Donald Trump has unleashed America’s nastiest Presidential election yet. But his latest pronouncements, on the US polls — in fact, the entire system — possibly being rigged, and his posturing — “I’ll keep you in suspense” — that he might not accept the election results have broken even his own record of causing outrage. That is no easy accomplishment. From the beginning to the closing days of this bitter contest, Trump’s made discriminatory statements that left the world in disbelief. His identity-based slurs, from suggesting all Muslims be banned from entering the US to claiming Mexico provided America with numerous rapists and drug-dealers — “bad hombres”, as he calls them — who should be kept out via a great wall, broke multiple conventions.
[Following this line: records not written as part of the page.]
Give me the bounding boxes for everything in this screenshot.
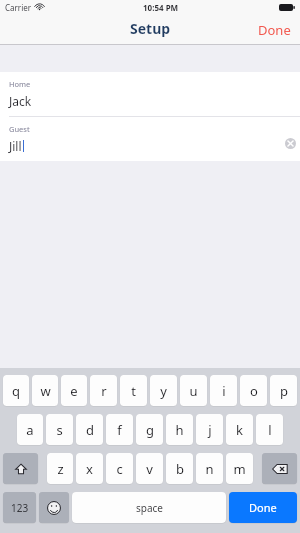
staticText: e: [70, 382, 78, 400]
button[interactable]: Clear text: [281, 134, 300, 153]
button[interactable]: t: [120, 375, 147, 406]
button[interactable]: z: [47, 453, 73, 484]
button[interactable]: l: [256, 414, 283, 445]
staticText: a: [26, 421, 34, 439]
staticText: k: [236, 421, 243, 439]
button[interactable]: f: [106, 414, 133, 445]
staticText: v: [146, 460, 153, 478]
button[interactable]: h: [166, 414, 193, 445]
staticText: z: [57, 460, 64, 478]
button[interactable]: Done: [229, 492, 297, 523]
button[interactable]: a: [17, 414, 43, 445]
staticText: c: [116, 460, 123, 478]
staticText: i: [222, 382, 226, 400]
button[interactable]: p: [270, 375, 297, 406]
button[interactable]: c: [106, 453, 133, 484]
button[interactable]: r: [90, 375, 117, 406]
staticText: t: [131, 382, 136, 400]
staticText: Done: [258, 21, 291, 39]
button[interactable]: q: [3, 375, 29, 406]
button[interactable]: Guest: [0, 117, 300, 161]
staticText: h: [175, 421, 184, 439]
button[interactable]: g: [136, 414, 163, 445]
button[interactable]: i: [210, 375, 237, 406]
button[interactable]: k: [226, 414, 253, 445]
button[interactable]: u: [180, 375, 207, 406]
button[interactable]: d: [76, 414, 103, 445]
button[interactable]: b: [166, 453, 193, 484]
staticText: Home: [9, 79, 31, 89]
staticText: f: [117, 421, 122, 439]
staticText: l: [268, 421, 272, 439]
staticText: m: [233, 460, 246, 478]
staticText: g: [146, 421, 154, 439]
staticText: y: [160, 382, 167, 400]
button[interactable]: Emoji: [39, 492, 69, 523]
button[interactable]: Backspace: [262, 453, 297, 484]
staticText: 123: [11, 501, 29, 515]
button[interactable]: Shift: [3, 453, 38, 484]
button[interactable]: Done: [249, 15, 300, 45]
staticText: Carrier: [5, 2, 32, 13]
staticText: d: [86, 421, 94, 439]
staticText: r: [101, 382, 107, 400]
button[interactable]: Home: [0, 72, 300, 116]
button[interactable]: space: [72, 492, 226, 523]
staticText: 10:54 PM: [143, 2, 179, 13]
staticText: Guest: [9, 124, 30, 134]
button[interactable]: o: [240, 375, 267, 406]
button[interactable]: s: [46, 414, 73, 445]
staticText: w: [40, 382, 51, 400]
staticText: s: [56, 421, 63, 439]
staticText: q: [12, 382, 20, 400]
staticText: Jack: [9, 93, 32, 109]
button[interactable]: 123: [3, 492, 36, 523]
staticText: j: [208, 421, 212, 439]
staticText: space: [136, 501, 163, 515]
staticText: b: [176, 460, 184, 478]
staticText: o: [250, 382, 258, 400]
staticText: n: [205, 460, 214, 478]
staticText: Jill: [9, 138, 22, 154]
staticText: p: [280, 382, 288, 400]
button[interactable]: y: [150, 375, 177, 406]
button[interactable]: n: [196, 453, 223, 484]
staticText: u: [189, 382, 198, 400]
staticText: Done: [249, 500, 277, 515]
button[interactable]: v: [136, 453, 163, 484]
staticText: Setup: [130, 19, 171, 38]
staticText: x: [86, 460, 93, 478]
button[interactable]: j: [196, 414, 223, 445]
button[interactable]: m: [226, 453, 253, 484]
button[interactable]: x: [76, 453, 103, 484]
button[interactable]: w: [32, 375, 58, 406]
button[interactable]: e: [61, 375, 87, 406]
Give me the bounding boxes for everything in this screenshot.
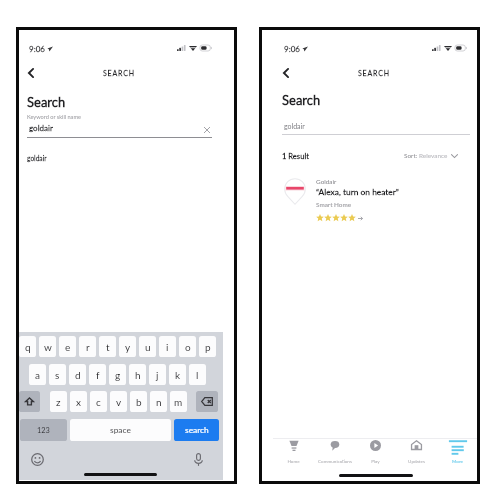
staticText: g	[115, 369, 121, 381]
staticText: SEARCH	[358, 69, 390, 77]
staticText: goldair	[29, 123, 53, 133]
button[interactable]: Home	[273, 439, 314, 464]
staticText: p	[205, 341, 211, 353]
staticText: s	[55, 369, 60, 381]
staticText: w	[44, 341, 52, 353]
staticText: y	[125, 341, 131, 353]
staticText: Home	[287, 458, 300, 464]
button[interactable]: d	[69, 364, 86, 385]
staticText: q	[25, 341, 31, 353]
staticText: e	[65, 341, 71, 353]
button[interactable]: t	[99, 336, 116, 357]
button[interactable]: Updates	[396, 439, 437, 464]
staticText: l	[196, 369, 199, 381]
staticText: Relevance	[419, 152, 448, 160]
button[interactable]: Sort:	[404, 150, 458, 162]
staticText: Updates	[408, 458, 425, 464]
staticText: 1 Result	[282, 151, 309, 160]
staticText: x	[76, 396, 81, 408]
staticText: goldair	[284, 122, 305, 130]
button[interactable]: Back	[21, 63, 40, 82]
button[interactable]: goldair	[18, 153, 223, 165]
staticText: k	[175, 369, 181, 381]
button[interactable]: z	[50, 391, 67, 412]
button[interactable]: w	[39, 336, 56, 357]
button[interactable]: g	[109, 364, 126, 385]
staticText: Smart Home	[316, 201, 352, 209]
staticText: 9:06	[284, 44, 300, 54]
staticText: goldair	[27, 154, 47, 162]
staticText: Keyword or skill name	[27, 113, 81, 120]
staticText: i	[166, 341, 169, 353]
button[interactable]: y	[119, 336, 136, 357]
staticText: Communications	[318, 458, 352, 464]
button[interactable]: Goldair	[279, 173, 469, 229]
staticText: h	[135, 369, 141, 381]
staticText: SEARCH	[103, 69, 135, 77]
button[interactable]: Clear text	[201, 124, 213, 136]
button[interactable]: r	[79, 336, 96, 357]
staticText: z	[56, 396, 61, 408]
staticText: 123	[37, 426, 50, 435]
staticText: v	[116, 396, 122, 408]
button[interactable]: s	[49, 364, 66, 385]
button[interactable]: x	[70, 391, 87, 412]
button[interactable]: Dictation	[192, 452, 204, 466]
staticText: b	[136, 396, 142, 408]
staticText: Sort:	[404, 152, 419, 160]
staticText: n	[156, 396, 162, 408]
button[interactable]: 123	[20, 419, 67, 441]
staticText: 9:06	[29, 44, 45, 54]
button[interactable]: Emoji keyboard	[30, 452, 44, 466]
staticText: More	[452, 458, 463, 464]
button[interactable]: e	[59, 336, 76, 357]
button[interactable]: v	[110, 391, 127, 412]
staticText: “Alexa, turn on heater”	[316, 187, 399, 197]
button[interactable]: p	[199, 336, 216, 357]
staticText: u	[145, 341, 151, 353]
staticText: search	[185, 425, 209, 435]
button[interactable]: Communications	[314, 439, 355, 464]
staticText: Goldair	[316, 178, 337, 186]
button[interactable]: search	[174, 419, 219, 441]
button[interactable]: j	[149, 364, 166, 385]
staticText: t	[106, 341, 110, 353]
button[interactable]	[19, 391, 40, 412]
staticText: a	[35, 369, 40, 381]
button[interactable]: b	[130, 391, 147, 412]
staticText: m	[174, 396, 183, 408]
button[interactable]: i	[159, 336, 176, 357]
staticText: space	[110, 425, 131, 435]
staticText: f	[96, 369, 100, 381]
button[interactable]: More	[437, 439, 478, 464]
button[interactable]: u	[139, 336, 156, 357]
button[interactable]: k	[169, 364, 186, 385]
staticText: d	[75, 369, 81, 381]
button[interactable]: n	[150, 391, 167, 412]
button[interactable]: h	[129, 364, 146, 385]
button[interactable]	[196, 391, 218, 412]
button[interactable]: l	[189, 364, 206, 385]
staticText: c	[96, 396, 101, 408]
staticText: o	[185, 341, 191, 353]
button[interactable]: Back	[276, 63, 295, 82]
staticText: r	[86, 341, 90, 353]
button[interactable]: f	[89, 364, 106, 385]
staticText: Play	[371, 458, 380, 464]
staticText: j	[156, 369, 159, 381]
staticText: Search	[282, 92, 321, 108]
button[interactable]: space	[70, 419, 171, 441]
staticText: Search	[27, 94, 66, 110]
button[interactable]: o	[179, 336, 196, 357]
button[interactable]: q	[19, 336, 36, 357]
button[interactable]: m	[170, 391, 187, 412]
button[interactable]: a	[29, 364, 46, 385]
button[interactable]: c	[90, 391, 107, 412]
button[interactable]: Play	[355, 439, 396, 464]
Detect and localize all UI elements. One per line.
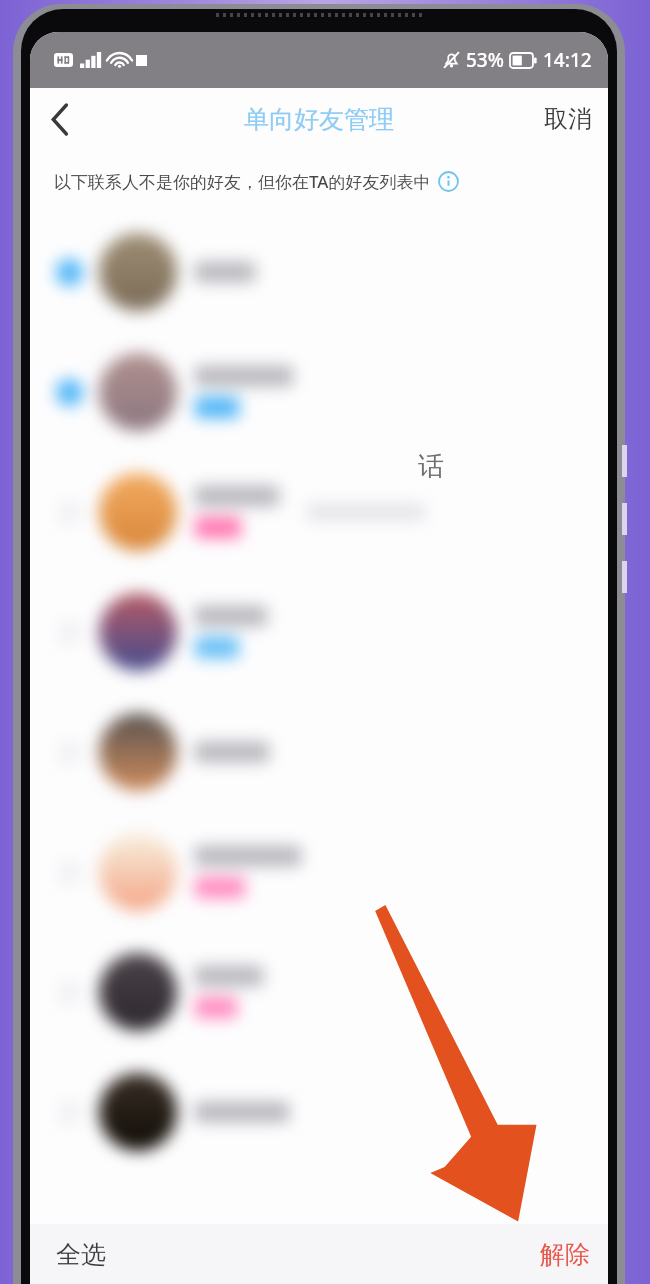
- button[interactable]: [30, 812, 608, 932]
- button[interactable]: 全选: [30, 1224, 126, 1284]
- button[interactable]: [30, 1052, 608, 1172]
- staticText: 以下联系人不是你的好友，但你在TA的好友列表中: [54, 170, 431, 193]
- staticText: 全选: [56, 1239, 106, 1270]
- button[interactable]: Info: [438, 171, 459, 192]
- button[interactable]: [30, 452, 608, 572]
- button[interactable]: 取消: [528, 88, 608, 150]
- staticText: 单向好友管理: [244, 104, 394, 135]
- button[interactable]: [30, 692, 608, 812]
- button[interactable]: [30, 572, 608, 692]
- staticText: 取消: [544, 104, 592, 134]
- staticText: 14:12: [543, 47, 592, 73]
- staticText: 53%: [466, 47, 504, 73]
- button[interactable]: [30, 932, 608, 1052]
- button[interactable]: Back: [30, 88, 90, 150]
- button[interactable]: [30, 212, 608, 332]
- staticText: 话: [418, 450, 444, 483]
- button[interactable]: 解除: [522, 1224, 608, 1284]
- staticText: 解除: [540, 1239, 590, 1270]
- button[interactable]: [30, 332, 608, 452]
His views on women shattered all norms of civilised talk, Trump repeatedly attacking women over their physiology, defiant even over footage showing him bragging about brutishly groping women, breezily dismissing this as “locker room talk”. Some women stated Trump did assault them, to one, the Republican nominee responded — no, she wouldn’t have been his first choice.
His railing against the Beltway establishment, his calling out the Clintons’ cosy patronage politics, did strike a chord with many pushed to the margins by the rapid force of change. For some Americans, Trump represents a clever “outsider”, challenging elite political insiders like Clinton. Initially, Trump appeared to mock and shock the status quo, jeering at Washington’s fine words and dirty deals. But his own trash talk seriously dented Trump representing greater transparency and equity. As poll after poll shows him slipping, he’s snarling back — and further undermining himself. Like a bully cornered, Trump finds fault in everything except himself. So the entire media is sold out; “The Donald” even feels the polling system itself could be rigged. President Obama has caustically and helpfully suggested he provide evidence or stop whining. But Trump’s is a fact-free world, he is no agent of positive change but a potentially sore loser.
His latest hissy fit has broken his USP — he’s now a Presidential candidate who doesn’t believe in the sanctity of the very process by which a President is chosen, thereby unlikely to follow the procedures a President must. Previously, Trump showed dangerously anti-democratic tendencies, suggesting he’d imprison Clinton if he won, felicitating Russians hacking US election data, stating Clinton — whom he calls “a nasty woman” — shouldn’t even be allowed to contest. He’s now shown himself to be a petulant, spoilt bully, who can’t change what’s broken in America. He can perhaps benefit it by vanishing behind his own metaphorical wall.